Vulnerabilities

Governance Attack

A governance attack is an exploit where an attacker gains or abuses proposal, voting, execution, or admin power in a governance system.

A governance attack uses the protocol's own decision system against it.

Governance Attack Explained in Detail

A governance attack abuses the rules that let a protocol make decisions. The attacker may gain voting power, pass a malicious proposal, bypass a timelock, or abuse an executor role.

The attack can be fully on-chain and still look like a valid governance action.

Smart contract example

propose -> vote -> queue -> execute

Each step needs clear authorization, timing, and threshold rules.

Governance Attack in Auditing

Governance often controls upgrades, treasuries, emergency actions, fees, and risk parameters.

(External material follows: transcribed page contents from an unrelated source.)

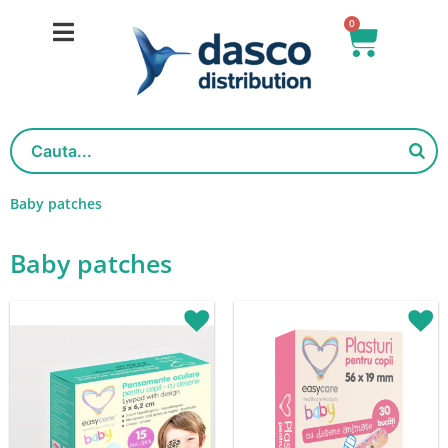
Skip
0
Basket
to
content
Baby patches
Baby patches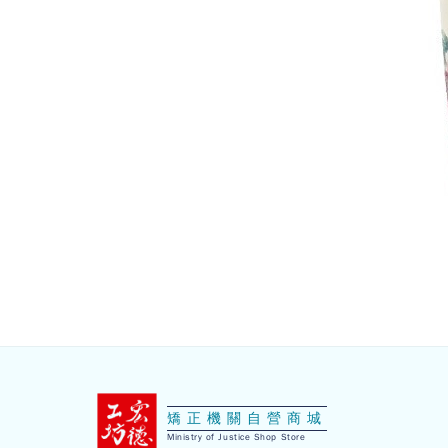
:::
矯正機關自營商城
Ministry of Justice Shop Store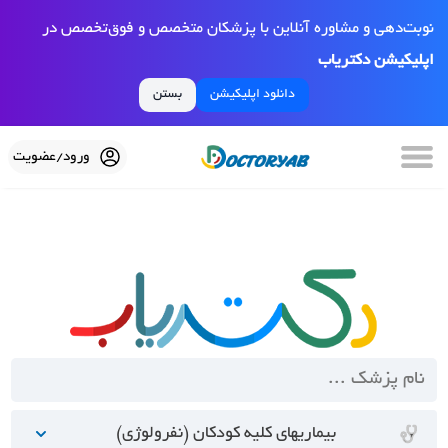
نوبت‌دهی و مشاوره آنلاین با پزشکان متخصص و فوق‌تخصص در
اپلیکیشن دکتریاب
دانلود اپلیکیشن
بستن
ورود/عضویت
بیماریهای کلیه کودکان (نفرولوژی)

A governance bug can give an attacker protocol-level control.

Auditors treat governance as an admin surface, not a separate political process.

Red flags in code

  • No timelock for high-impact actions.

  • Voting power can be borrowed or moved at the wrong time.

  • Quorum is too low for treasury or upgrade actions.

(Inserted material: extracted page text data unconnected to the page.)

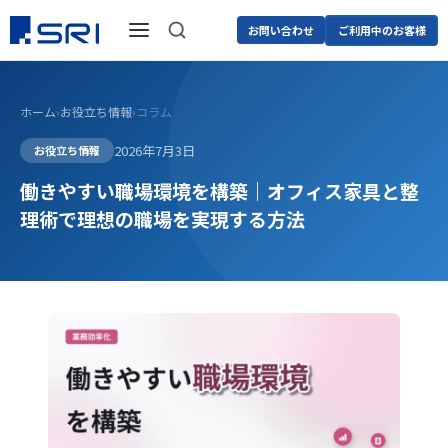
お問い合わせ
ご利用中のお客様
ホーム
›
お役立ち情報
›
コラム
2026年7月3日
お役立ち情報
働きやすい職場環境を構築｜オフィス家具と整
理術で理想の職場を実現する方法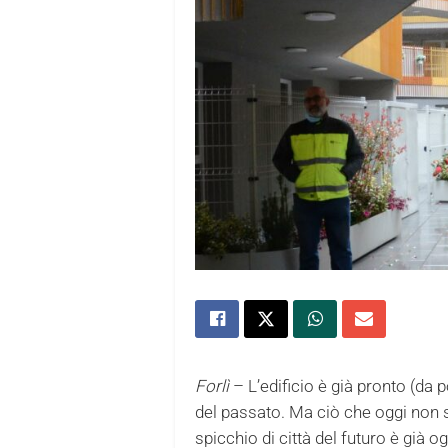
Forlì
– L’edificio è già pronto (da p
del passato. Ma ciò che oggi non
spicchio di città del futuro è già og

  • Executors can call unintended targets.

  • Proposal cancellation and emergency controls are unclear.

How to test or review it

  • Trace proposal creation, voting, queueing, execution, and cancellation.

  • Check voting snapshots and delegation behavior.

  • Test malicious proposal targets and calldata.

  • Verify timelock delay and role separation.

  • Model what happens if one large holder or multisig is compromised.